In China, the incidence of kidnapping and selling of women in rural areas has been increasing since the mid-1980s, so that, in some counties and villages, between 30 and 90 per cent of marriages result from trafficking. Also in China, public security officials in Shandong province, report that 13,958 women were bought and sold in the province in 1990; of those, 3,966 women were freed and 1,690 individuals were arrested on charges of slave-trading. In Jiangsu province, between 1986 and 1988, 48,100 women from all regions of China were sold. The shortage of women in rural areas, traditional views on maintaining the family line which require all sons to marry and the high expenses associated with weddings and betrothal gifts of non-forced marriages all contribute to the demand for women trafficked for forced marriages in China.

The case of Liu Xuelan, 16 years old(34) On 1 January 1989, in Linsu county in Shandong province, Liu Xuelan was forced into marriage with a man 26 years her senior. After the wedding, she tried to run away but was caught each time, tied up and beaten by her husband. He drove needles under her fingernails and Liu was bruised and bloodied from head to toe, with arms swollen to the size of her thighs. When people from the County Women's Federation tried to intervene, her husband yelled "What do you think you are doing? She is mine. I got her in exchange for my little sister".
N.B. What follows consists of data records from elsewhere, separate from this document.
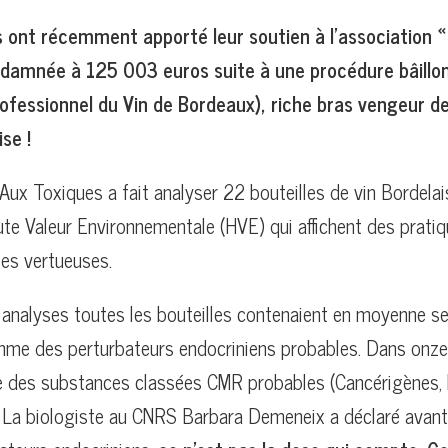
 ont récemment apporté leur soutien à l’association «
ndamnée à 125 003 euros suite à une procédure bâillo
rofessionnel du Vin de Bordeaux), riche bras vengeur de l
ise !
Aux Toxiques a fait analyser 22 bouteilles de vin Bordel
ute Valeur Environnementale (HVE) qui affichent des prati
es vertueuses.
s analyses toutes les bouteilles contenaient en moyenne s
me des perturbateurs endocriniens probables. Dans onze 
 des substances classées CMR probables (Cancérigènes,
 La biologiste au CNRS Barbara Demeneix a déclaré avant l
Debt bondage is widely used by traffickers to control trafficked women, particularly women trafficked for prostitution. Often women are forcibly detained in apartments, factories, homes or brothels to foreclose escape prior to paying back their debts. Women and girls from Myanmar typically "serve" 6 to 8 men per day, 25 days a month, and earn from AUS$ 600 to 2,500 per month for the brothel owner, of which receives AUS$ 1/day or AUS$ 25/month. In the Dominican Republic, women often borrow against future earnings or mortgage their family home in order to obtain the advance fees demanded by recruiters. The debts, amounting to thousands of United States dollars, must be paid back before the women are allowed to leave. In Kenya, women who work in so-called massage parlours are forced to work 24-hour shifts and receive a mere 25 per cent of their earnings. Similar situations are reported by women from Uganda who are lured to Dubai and Western Europe and women from Latin America and Eastern Europe who are forced to work the streets of Italy to pay back the debt accrued from their migration. In some cases, traffickers withhold all money.

In Central and Eastern Europe, as well as other parts of the world, organized crime syndicates are involved in trafficking of women for forced prostitution. In such cases these international crime syndicates, with bases in many countries, are often beyond the reach of the legal system of any single country (see E/CN.4/1997/47/Add.1).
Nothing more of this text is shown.